Start of RECORDS TO USE
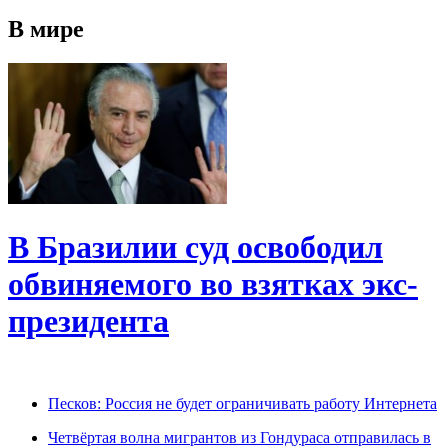
В мире
В Бразилии суд освободил
обвиняемого во взятках экс-
президента
Песков: Россия не будет ограничивать работу Интернета
Четвёртая волна мигрантов из Гондураса отправилась в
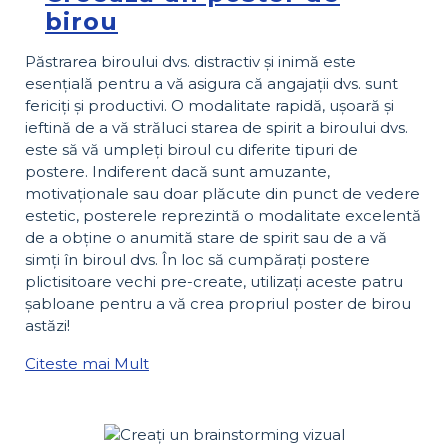
birou
Păstrarea biroului dvs. distractiv și inimă este
esențială pentru a vă asigura că angajații dvs. sunt
fericiți și productivi. O modalitate rapidă, ușoară și
ieftină de a vă străluci starea de spirit a biroului dvs.
este să vă umpleți biroul cu diferite tipuri de
postere. Indiferent dacă sunt amuzante,
motivaționale sau doar plăcute din punct de vedere
estetic, posterele reprezintă o modalitate excelentă
de a obține o anumită stare de spirit sau de a vă
simți în biroul dvs. În loc să cumpărați postere
plictisitoare vechi pre-create, utilizați aceste patru
șabloane pentru a vă crea propriul poster de birou
astăzi!
Citeste mai Mult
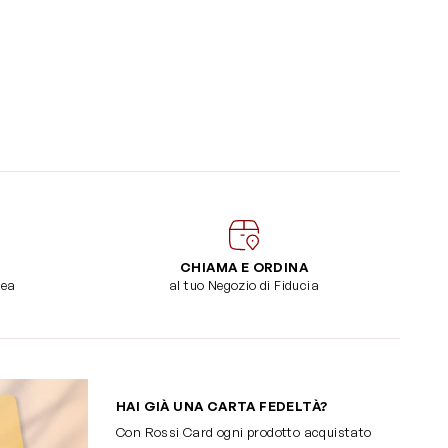
CHIAMA E ORDINA
dea
al tuo Negozio di Fiducia
HAI GIÀ UNA CARTA FEDELTÀ?
Con Rossi Card ogni prodotto acquistato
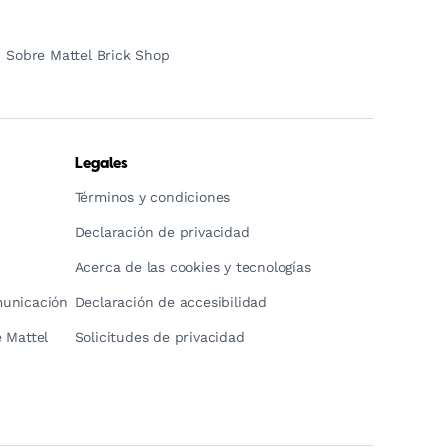
Sobre Mattel Brick Shop
Legales
Términos y condiciones
Declaración de privacidad
Acerca de las cookies y tecnologías
municación
Declaración de accesibilidad
 Mattel
Solicitudes de privacidad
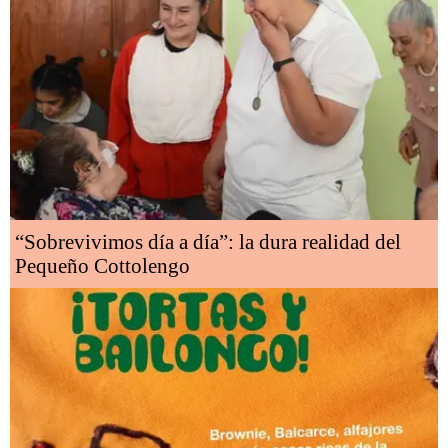
“Sobrevivimos día a día”: la dura realidad del
Pequeño Cottolengo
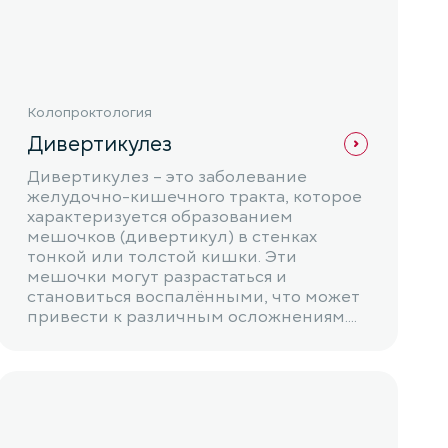
Колопроктология
Дивертикулез
Дивертикулез – это заболевание
желудочно-кишечного тракта, которое
характеризуется образованием
мешочков (дивертикул) в стенках
тонкой или толстой кишки. Эти
мешочки могут разрастаться и
становиться воспалёнными, что может
привести к различным осложнениям....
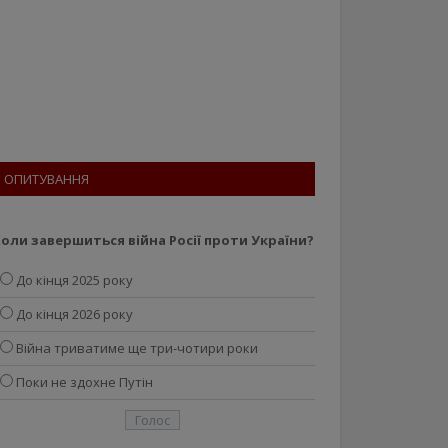
ОПИТУВАННЯ
оли завершиться війна Росії проти України?
До кінця 2025 року
До кінця 2026 року
Війна триватиме ще три-чотири роки
Поки не здохне Путін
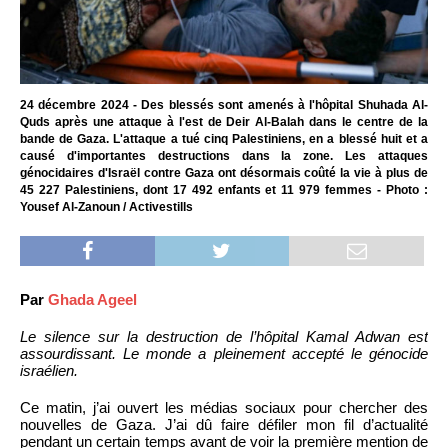
24 décembre 2024 - Des blessés sont amenés à l'hôpital Shuhada Al-
Quds après une attaque à l'est de Deir Al-Balah dans le centre de la
bande de Gaza. L'attaque a tué cinq Palestiniens, en a blessé huit et a
causé d'importantes destructions dans la zone. Les attaques
génocidaires d'Israël contre Gaza ont désormais coûté la vie à plus de
45 227 Palestiniens, dont 17 492 enfants et 11 979 femmes - Photo :
Yousef Al-Zanoun / Activestills
Par
Ghada Ageel
Le silence sur la destruction de l’hôpital Kamal Adwan est
assourdissant. Le monde a pleinement accepté le génocide
israélien.
Ce matin, j’ai ouvert les médias sociaux pour chercher des
nouvelles de Gaza. J’ai dû faire défiler mon fil d’actualité
pendant un certain temps avant de voir la première mention de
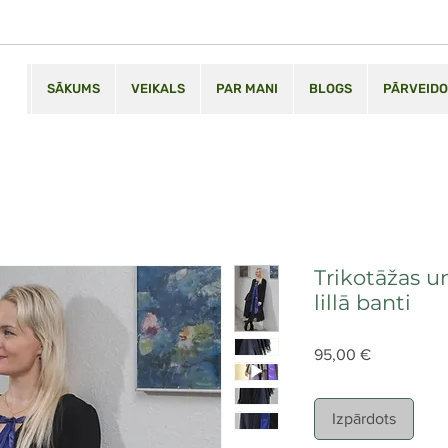
SĀKUMS
VEIKALS
PAR MANI
BLOGS
PĀRVEIDO
Trikotāžas u
lillā banti
Cena
95,00 €
Izpārdots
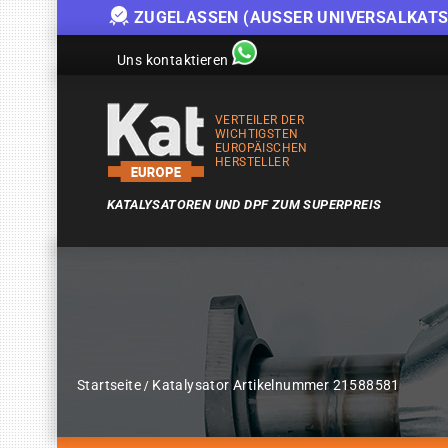
ZUGELASSEN (AUSSER UNIVERSALKATS
Uns kontaktieren
VERTEILER DER
WICHTIGSTEN
EUROPÄISCHEN
HERSTELLER
KATALYSATOREN UND DPF ZUM SUPERPREIS
Startseite
Katalysator Artikelnummer 21588581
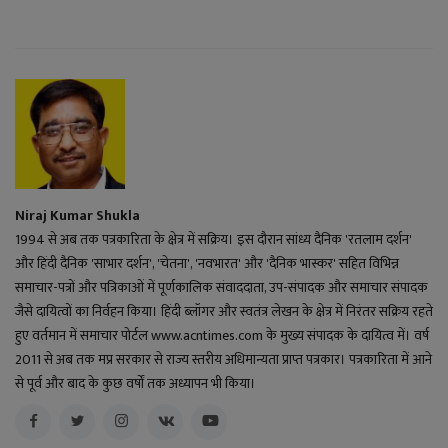
Niraj Kumar Shukla
1994 से अब तक पत्रकारिता के क्षेत्र में सक्रिय। इस दौरान सांध्य दैनिक 'रतलाम दर्शन'
और हिंदी दैनिक 'साभार दर्शन', 'चेतना', 'नवभारत' और 'दैनिक भास्कर' सहित विभिन्न
समाचार-पत्रों और पत्रिकाओं में पूर्णकालिक संवाददाता, उप-संपादक और समाचार संपादक
जैसे दायित्वों का निर्वहन किया। हिंदी ब्लॉगर और स्वतंत्र लेखन के क्षेत्र में निरंतर सक्रिय रहते
हुए वर्तमान में समाचार पोर्टल www.acntimes.com के मुख्य संपादक के दायित्व में। वर्ष
2011 से अब तक मप्र सरकार से राज्य स्तरीय अधिमान्यता प्राप्त पत्रकार। पत्रकारिता में आने
से पूर्व और बाद के कुछ वर्षों तक अध्यापन भी किया।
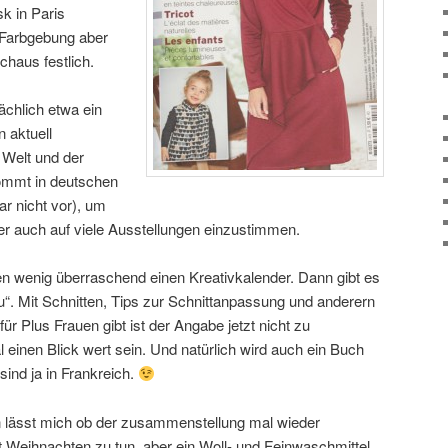
k in Paris
er Farbgebung aber
haus festlich.
ächlich etwa ein
n aktuell
 Welt und der
kommt in deutschen
r nicht vor), um
r auch auf viele Ausstellungen einzustimmen.
en wenig überraschend einen Kreativkalender. Dann gibt es
u“. Mit Schnitten, Tips zur Schnittanpassung und anderern
für Plus Frauen gibt ist der Angabe jetzt nicht zu
einen Blick wert sein. Und natürlich wird auch ein Buch
ind ja in Frankreich.
n lässt mich ob der zusammenstellung mal wieder
t Weihnachten zu tun, aber ein Woll- und Feinwaschmittel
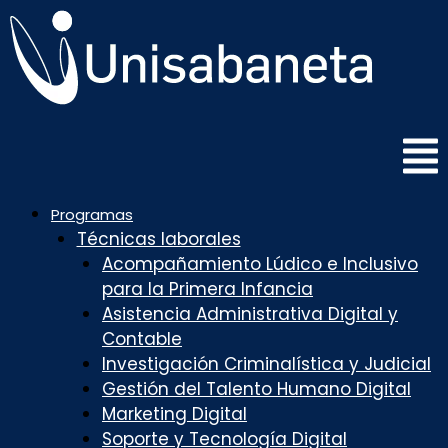
Saltar
al
contenido
Programas
Técnicas laborales
Acompañamiento Lúdico e Inclusivo
para la Primera Infancia
Asistencia Administrativa Digital y
Contable
Investigación Criminalística y Judicial
Gestión del Talento Humano Digital
Marketing Digital
Soporte y Tecnología Digital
End of RECORDS TO USE
BRIEF: Nothing but the lines from the start of the records above through the line with "este să vă umpleți" should be retyped, each exactly as written; leave out all pictures.

EXERCISE RESULT:
В мире
В Бразилии суд освободил
обвиняемого во взятках экс-
президента
Песков: Россия не будет ограничивать работу Интернета
Четвёртая волна мигрантов из Гондураса отправилась в
birou
Păstrarea biroului dvs. distractiv și inimă este
esențială pentru a vă asigura că angajații dvs. sunt
fericiți și productivi. O modalitate rapidă, ușoară și
ieftină de a vă străluci starea de spirit a biroului dvs.
este să vă umpleți biroul cu diferite tipuri de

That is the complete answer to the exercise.